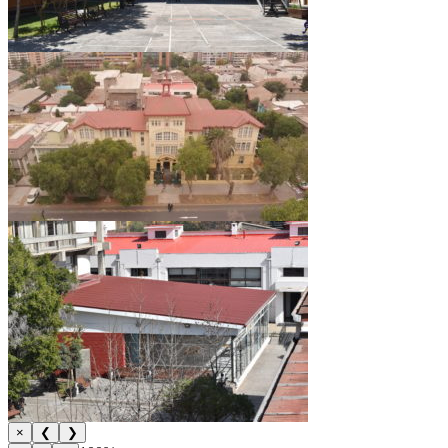
×
❮
❯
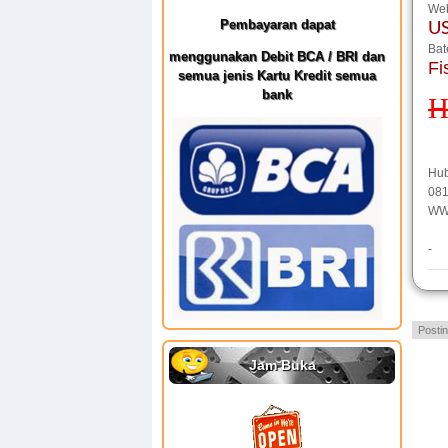
Web
Pembayaran dapat
U
Bat
menggunakan Debit BCA / BRI dan
Fi
semua jenis Kartu Kredit semua
bank
H
Hu
081
WW
-
Posti
Jam Buka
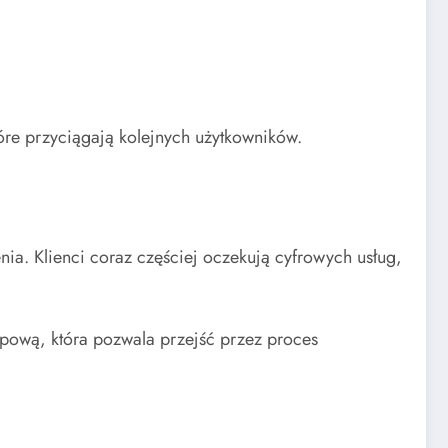
tóre przyciągają kolejnych użytkowników.
nia. Klienci coraz częściej oczekują cyfrowych usług,
upową, która pozwala przejść przez proces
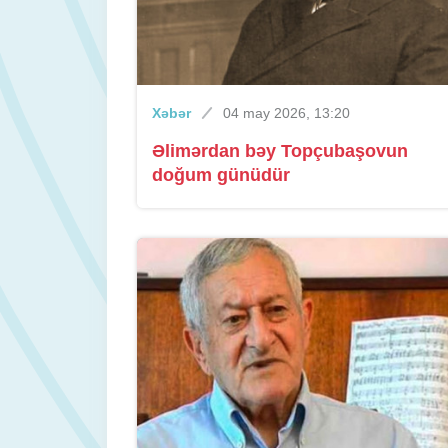
Xəbər
04 may 2026, 13:20
Əlimərdan bəy Topçubaşovun
doğum günüdür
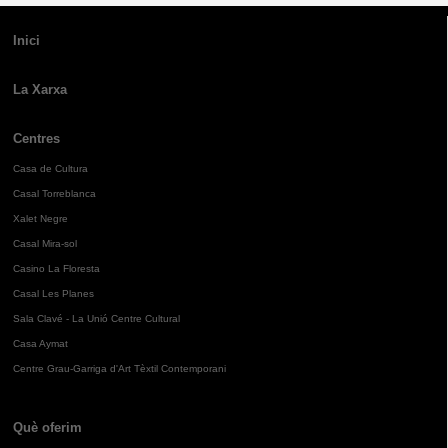
Inici
La Xarxa
Centres
Casa de Cultura
Casal Torreblanca
Xalet Negre
Casal Mira-sol
Casino La Floresta
Casal Les Planes
Sala Clavé - La Unió Centre Cultural
Casa Aymat
Centre Grau-Garriga d'Art Tèxtil Contemporani
Què oferim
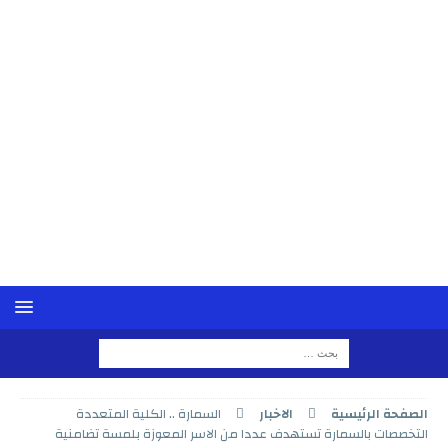
الصفحة الرئيسية
الاخبار
السمارة .. الكلية المتعددة
التخصصات بالسمارة تستهدف عددا من الاسر المعوزة بلمسة تضامنية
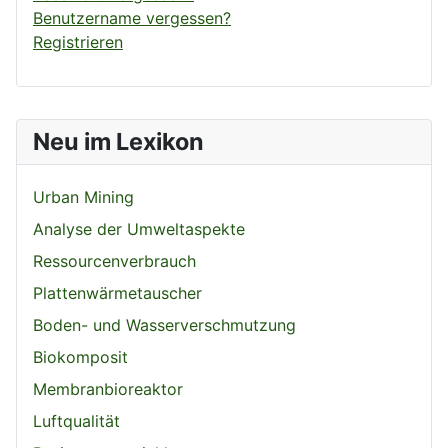
Benutzername vergessen?
Registrieren
Neu im Lexikon
Urban Mining
Analyse der Umweltaspekte
Ressourcenverbrauch
Plattenwärmetauscher
Boden- und Wasserverschmutzung
Biokomposit
Membranbioreaktor
Luftqualität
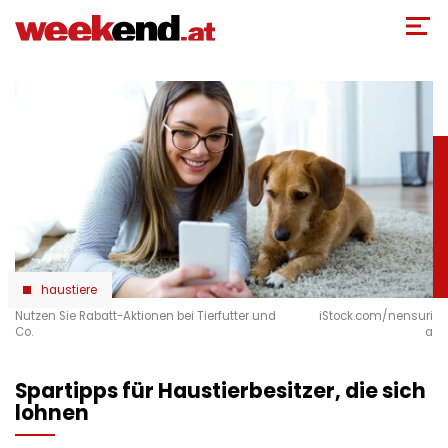
Direkt
zum
Inhalt
haustiere
Nutzen Sie Rabatt-Aktionen bei Tierfutter und
iStock.com/nensuri
Co.
a
Spartipps für Haustierbesitzer, die sich
lohnen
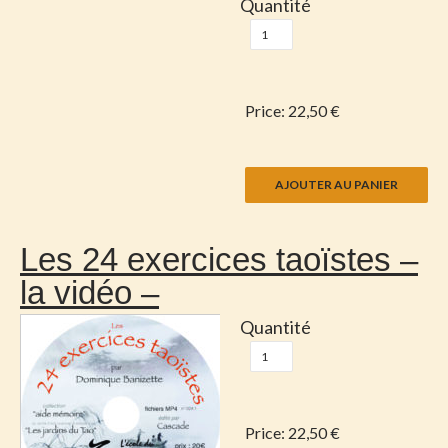
Quantité
Price:
22,50 €
Les 24 exercices taoïstes –
la vidéo –
Quantité
Price:
22,50 €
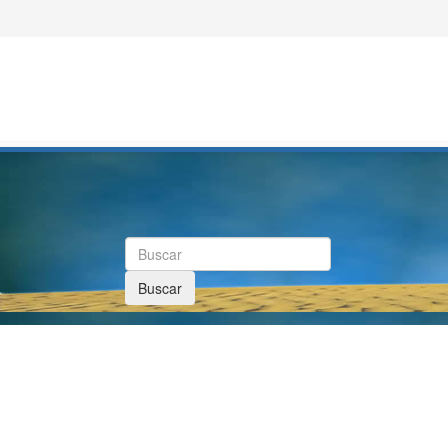
Buscar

* * * *

[Your objective] Please go through the listing and return each line that has "Casal" in it.

[Answer to the problem]
Casal Torreblanca
Casal Mira-sol
Casal Les Planes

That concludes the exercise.